I danni del maltempo avvenuti oggi dalla costa ligure di levante fino a tutta la Versilia ci lasciano sgomenti e purtroppo impotenti. Sentire i nostri colleghi piangere per avere visto in pochi minuti spazzare via dalla forza rabbiosa del vento la loro attività fa molto male, soprattutto a chi come me ha avuto lo stabilimento distrutto dalla forza del mare dal cataclisma del 2018. Ma la cosa che colpisce di più non è la disperazione di questa gente di mare, abituata a rimboccarsi le maniche e a risollevarsi dopo i danni di una mareggiata o di una tromba d’aria, bensì la rabbia nei confronti di un governo ormai al capolinea che, con la legge sulla concorrenza, nel suo ultimo colpo di coda ha distrutto il sistema turistico balneare italiano. Il disastro che si è consumato oggi sulle coste liguri e toscane ne è la triste dimostrazione: con quale spirito, e soprattutto con quale prospettiva, il 18 agosto 2022 un imprenditore può immaginare di ricostruire con risorse proprie una attività distrutta che tra un anno potrebbe non essere più sua? Perché il premier Draghi e il suo staff di tecnocrati illuminati non vengono a spiegarcelo? Perché il bocconiano Giavazzi non viene a illustrarci un piano economico per sostenere i costi di ricostruzione con la prospettiva di un solo anno avanti a noi?
Ciò che è accaduto oggi dimostra che per fare impresa c’è la necessità di certezze e non date di fine corsa come quella del 2023. Dietro a tutto ciò non ci sono la concorrenza né i pretesti invocati per applicare a delle concessioni di beni una direttiva che riguarda i servizi, e nemmeno un fantomatico vincolo legato ai fondi del Pnrr, ma c’è solo la volontà di chi era al comando di favorire grossi gruppi economici che non aspettano altro di poter allungare le mani sulle coste italiane per creare il monopolio anche sui litorali, uno degli ultimi baluardi della microimpresa a carattere familiare, che in questi ultimi decenni è stata attaccata e distrutta in nome di una globalizzazione che fa bene a pochi distruggendo tanti.
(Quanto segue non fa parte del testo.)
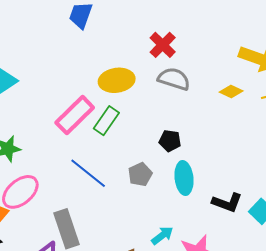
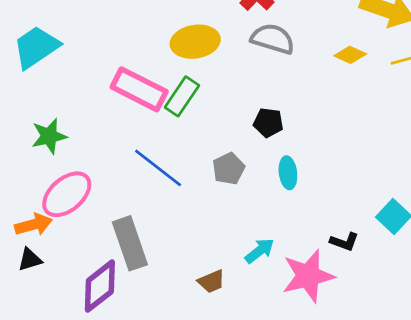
pink rectangle: (75, 115) -> (139, 89), turned 72
cyan ellipse: (184, 178) -> (288, 173), size x0.7
black L-shape: (227, 203) -> (344, 242), moved, size x0.7

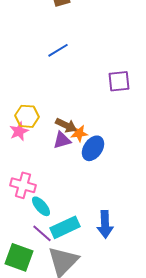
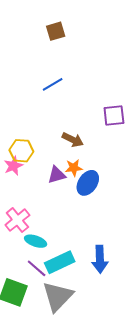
brown arrow: (66, 125) -> (73, 140), moved
pink cross: (23, 185) -> (17, 220), turned 35
cyan ellipse: (41, 206) -> (36, 241), turned -30

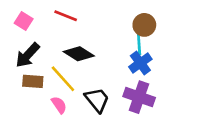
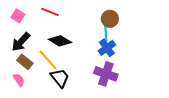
brown rectangle: (33, 81) -> (25, 62), turned 35
black trapezoid: (97, 100) -> (60, 78), moved
pink semicircle: (59, 105) -> (19, 80), moved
Assobalneari Italia ha opposto una resistenza senza compromessi a questo provvedimento e siamo orgogliosi di essere stata la sabbia dentro gli ingranaggi della macchina implacabile del premier Draghi, pronta a stritolare chiunque si ponesse di ostacolo, rendendone difficoltosa l’approvazione e contribuendo a quel clima di dissenso che poi ne ha determinato la caduta.
Per gli imprenditori oggi colpiti da questi disastri e per i loro clienti la stagione è finita, ma si devono loro delle risposte. Per questo chiedo alle forze politiche di interrogare il presidente del consiglio con carattere d’urgenza su come intenda sostenere chi oggi è in ginocchio dopo questi eventi che devono vedere riconosciuto lo stato di calamità.